There were 457 households, out of which 29.5% had children under the age of 18 living with them, 37.4% were married couples living together, 26.5% had a female householder with no husband present, and 32.4% were non-families. Of all households 29.3% were made up of individuals, and 16.0% had someone living alone who was 65 years of age or older. The average household size was 2.53 and the average family size was 3.12.

In the town, the population was spread out, with 10.5% under the age of 18, 16.9% from 18 to 24, 51.4% from 25 to 44, 14.3% from 45 to 64, and 6.9% who were 65 years of age or older. The median age was 32 years. For every 100 females there were 387.3 males.

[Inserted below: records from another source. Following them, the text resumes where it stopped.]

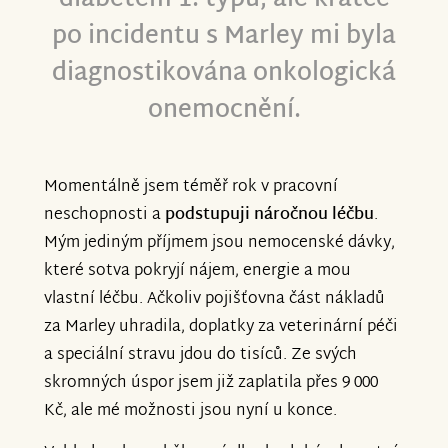
diabetem 1. typu, ale krátce
po incidentu s Marley mi byla
diagnostikována onkologická
onemocnění.
Momentálně jsem téměř rok v pracovní
neschopnosti a
podstupuji náročnou léčbu
.
Mým jediným příjmem jsou nemocenské dávky,
které sotva pokryjí nájem, energie a mou
vlastní léčbu. Ačkoliv pojišťovna část nákladů
za Marley uhradila, doplatky za veterinární péči
a speciální stravu jdou do tisíců. Ze svých
skromných úspor jsem již zaplatila přes 9 000
Kč, ale mé možnosti jsou nyní u konce.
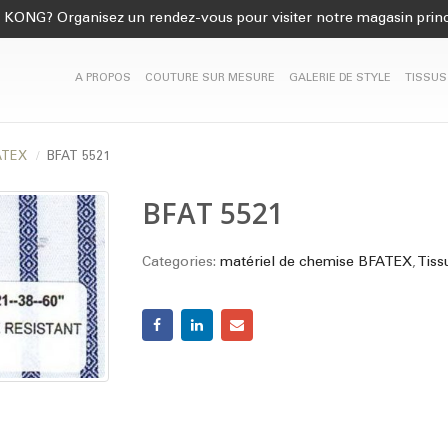
KONG? Organisez un rendez-vous pour visiter notre magasin princ
A PROPOS
COUTURE SUR MESURE
GALERIE DE STYLE
TISSUS
FATEX
BFAT 5521
BFAT 5521
Categories:
matériel de chemise BFATEX
,
Tiss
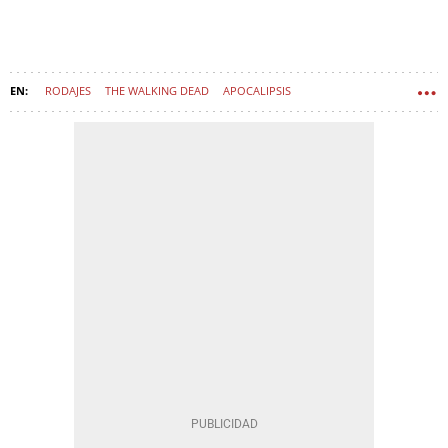
RODAJES
THE WALKING DEAD
APOCALIPSIS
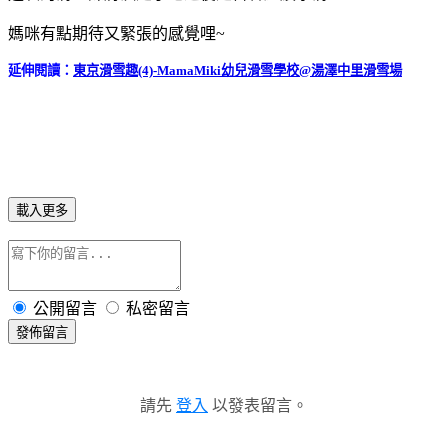
媽咪有點期待又緊張的感覺哩~
延伸閱讀：
東京滑雪趣(4)-MamaMiki幼兒滑雪學校@湯澤中里滑雪場
載入更多
公開留言
私密留言
發佈留言
請先
登入
以發表留言。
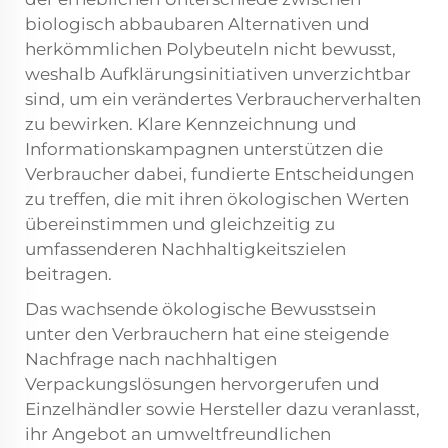
biologisch abbaubaren Alternativen und
herkömmlichen Polybeuteln nicht bewusst,
weshalb Aufklärungsinitiativen unverzichtbar
sind, um ein verändertes Verbraucherverhalten
zu bewirken. Klare Kennzeichnung und
Informationskampagnen unterstützen die
Verbraucher dabei, fundierte Entscheidungen
zu treffen, die mit ihren ökologischen Werten
übereinstimmen und gleichzeitig zu
umfassenderen Nachhaltigkeitszielen
beitragen.
Das wachsende ökologische Bewusstsein
unter den Verbrauchern hat eine steigende
Nachfrage nach nachhaltigen
Verpackungslösungen hervorgerufen und
Einzelhändler sowie Hersteller dazu veranlasst,
ihr Angebot an umweltfreundlichen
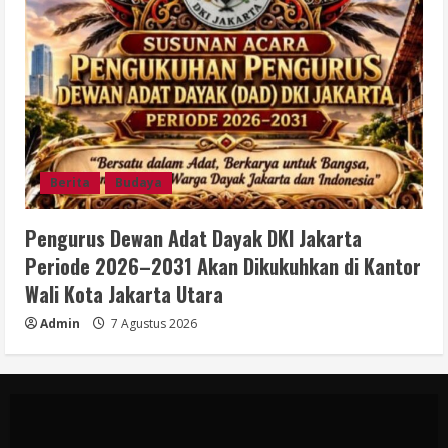
Berita
Budaya
Pengurus Dewan Adat Dayak DKI Jakarta
Periode 2026–2031 Akan Dikukuhkan di Kantor
Wali Kota Jakarta Utara
Admin
7 Agustus 2026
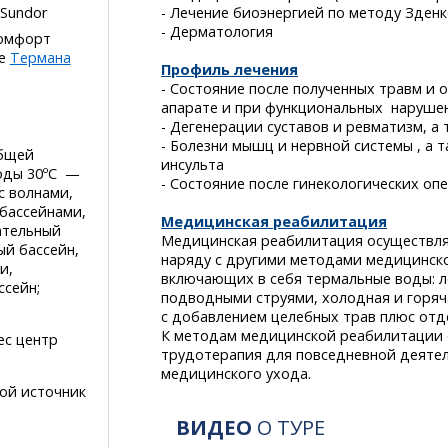
Sundor
- Лечение биоэнергией по методу Зден
- Дерматология
комфорт
ле
Термана
Профиль лечения
- Состояние после полученных травм и
апарате и при функциональных наруше
- Дегенерации суставов и ревматизм, а
- Болезни мышц и нервной системы , а 
общей
инсульта
оды 30ºС —
- Состояние после гинекологических о
с волнами,
 бассейнами,
Медицинская реабилитация
ательный
Медицинская реабилитация осуществл
ый бассейн,
наряду с другими методами медицинск
и,
включающих в себя термальные воды: ле
ссейн;
подводными струями, холодная и горяч
с добавлением целебных трав плюс отд
К методам медицинской реабилитации 
ес центр
трудотерапия для повседневной деяте
медицинского ухода.
ой источник
ВИДЕО
О ТУРЕ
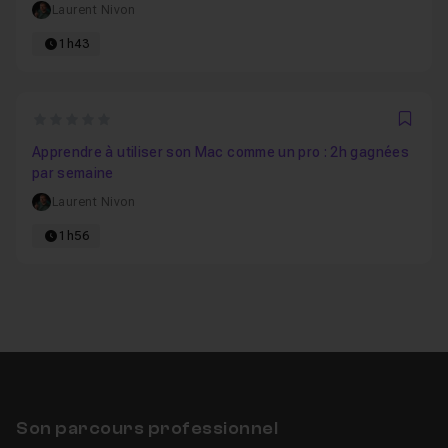
Laurent Nivon
1h43
0
Favo
Apprendre à utiliser son Mac comme un pro : 2h gagnées
par semaine
Laurent Nivon
1h56
Son parcours professionnel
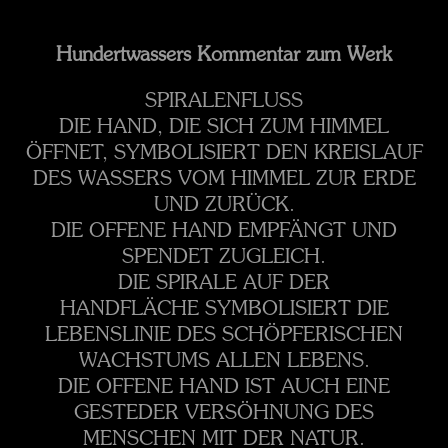
Hundertwassers Kommentar zum Werk
SPIRALENFLUSS
DIE HAND, DIE SICH ZUM HIMMEL
ÖFFNET,
SYMBOLISIERT DEN KREISLAUF
DES WASSERS
VOM HIMMEL ZUR ERDE
UND ZURÜCK.
DIE OFFENE HAND EMPFÄNGT UND
SPENDET ZUGLEICH.
DIE SPIRALE AUF DER
HANDFLÄCHE
SYMBOLISIERT DIE
LEBENSLINIE
DES SCHÖPFERISCHEN
WACHSTUMS ALLEN LEBENS.
DIE OFFENE HAND IST AUCH EINE
GESTE
DER VERSÖHNUNG DES
MENSCHEN MIT DER NATUR.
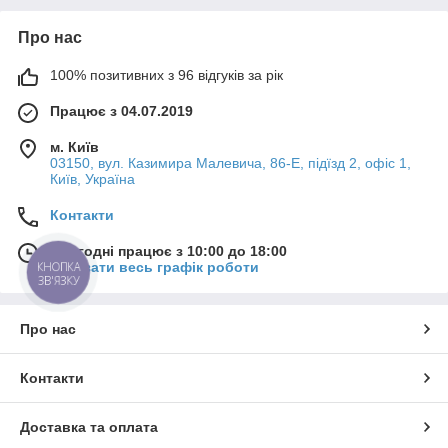
Про нас
100% позитивних з 96 відгуків за рік
Працює з 04.07.2019
м. Київ
03150, вул. Казимира Малевича, 86-Е, підїзд 2, офіс 1,
Київ, Україна
Контакти
Сьогодні працює з 10:00 до 18:00
Показати весь графік роботи
КНОПКА
ЗВ'ЯЗКУ
Про нас
Контакти
Доставка та оплата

For every 100 females age 18 and over, there were 483.4 males.

The median income for a household in the town was $22,368, and the median income for a family was $28,603. Males had a median income of $22,050 versus $19,013 for females. The per capita income for the town was $11,310. About 21.0% of families and 18.7% of the population were below the poverty line, including 18.4% of those under age 18 and 20.6% of those age 65 or over.

==Education==
The Tennessee Colleges of Applied Technology have a location in Whiteville.

==Notable people==
- Benjamin Elton Cox, civil rights activist
- Walter F. Lineberger, United States Representative
- Calvin Newborn, jazz guitarist
- Phineas Newborn Jr., jazz pianist

== In popular culture ==

- The 2007 crime film In the Valley of Elah was shot in Whiteville.